Crossing Arno by Ponte Solferino, and turning along the Lung' Arno Gambacorti to the left, we come suddenly upon a great Piazza in which an old and splendid church is hidden away. And just as the Duomo, the great church of the northern part of the city, is set just within the walls far away from the Borgo, so here, in the southern part of Pisa, S. Paolo a Ripa d'Arno is abandoned by the riverside on the verge of the country, for the fields are at its threshold. And indeed, this desolate church is really older than the Duomo, for, as some say, it served as the Great Church of Pisa while the Cathedral was building. Founded, as the Pisans assert, by Charlemagne in 805, it was rather the model of the Duomo, if this be true, than, as is generally supposed, a copy of it. Bare for the most part and empty, its original beauty and simplicity still remain to it; nor should any who find it omit to pass into the priest's house, to see the old Baptistery now in the hands of Benedictine nuns.

On our way back to Pisa by the Lung' Arno Gambacorti, we may look always with new joy at the Torre Guelfa, almost all that is left of the great arsenal built in 1200. And then you will not pass without entering, it may be, S. Maria della Spina, where of old the huntsmen used to hear Mass at dawn before going about their occasions.

And many another church in Pisa is devout and beautiful.
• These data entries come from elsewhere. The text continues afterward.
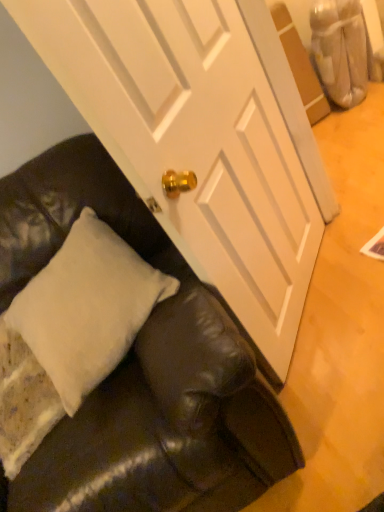 Question: From a real-world perspective, is black leather couch at lower left physically above white soft pillow at lower left?

Choices:
 (A) yes
 (B) no

Answer: (B)

Question: From a real-world perspective, is black leather couch at lower left located beneath white soft pillow at lower left?

Choices:
 (A) yes
 (B) no

Answer: (A)

Question: Is black leather couch at lower left far from white soft pillow at lower left?

Choices:
 (A) no
 (B) yes

Answer: (A)

Question: Does black leather couch at lower left lie in front of white soft pillow at lower left?

Choices:
 (A) yes
 (B) no

Answer: (A)

Question: Could you tell me if black leather couch at lower left is turned towards white soft pillow at lower left?

Choices:
 (A) yes
 (B) no

Answer: (A)

Question: Is white soft pillow at lower left inside black leather couch at lower left?

Choices:
 (A) yes
 (B) no

Answer: (A)

Question: Does white soft pillow at lower left appear on the left side of black leather couch at lower left?

Choices:
 (A) no
 (B) yes

Answer: (B)

Question: Considering the relative sizes of white soft pillow at lower left and black leather couch at lower left in the image provided, is white soft pillow at lower left taller than black leather couch at lower left?

Choices:
 (A) yes
 (B) no

Answer: (B)

Question: Considering the relative sizes of white soft pillow at lower left and black leather couch at lower left in the image provided, is white soft pillow at lower left shorter than black leather couch at lower left?

Choices:
 (A) no
 (B) yes

Answer: (B)

Question: Considering the relative sizes of white soft pillow at lower left and black leather couch at lower left in the image provided, is white soft pillow at lower left wider than black leather couch at lower left?

Choices:
 (A) no
 (B) yes

Answer: (A)

Question: From the image's perspective, would you say white soft pillow at lower left is shown under black leather couch at lower left?

Choices:
 (A) no
 (B) yes

Answer: (A)

Question: Is white soft pillow at lower left turned away from black leather couch at lower left?

Choices:
 (A) yes
 (B) no

Answer: (A)

Question: Is point (288, 451) closer or farther from the camera than point (97, 244)?

Choices:
 (A) closer
 (B) farther

Answer: (A) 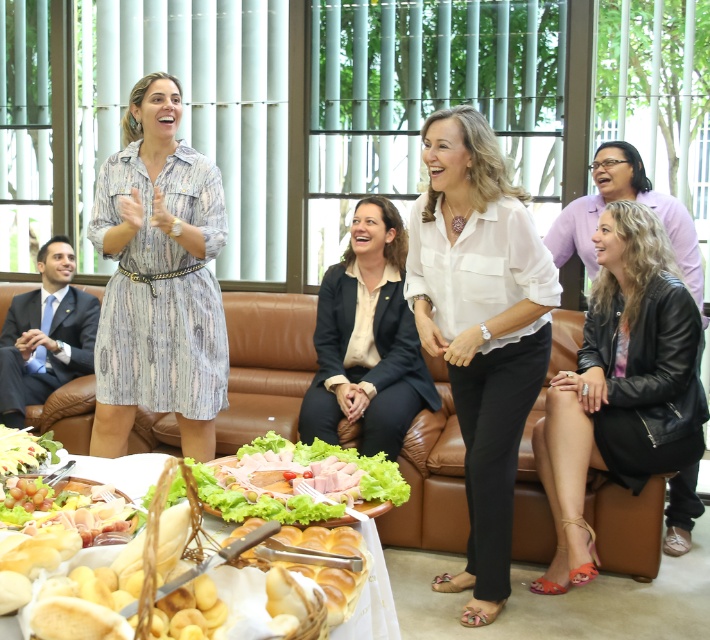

S. Sepolcro, which Diotisalvi made, he who built the Baptistery, a church of the Knights Templars below the level of the way; S. Martino too, both in Chinseca, that part of the city named after her who gave the alarm nearly a thousand years ago when the Saracen sails hove in sight.—Ah, do not be in a hurry to leave Pisa for any other city. Let us think of old things for a little, and be quiet. It may be we shall never see that line of hills again—Monti Pisani; it were better to look at them a little carefully. A little while before to-day the most precious of our dreams was not so lovely as that spur of the Apennines.

FOOTNOTES:

[ [17] ] Muratori, Annali ad ann.: He quotes from Annali Pisani (see tom. vi., Rer. Ital. Scrip): "Fecerunt bellum Pisani cum Lucensibus in Aqua longa, et vicerunt illos." See Arch. St. It. VI. ii. p. 4. Cron. Pis. ad annum.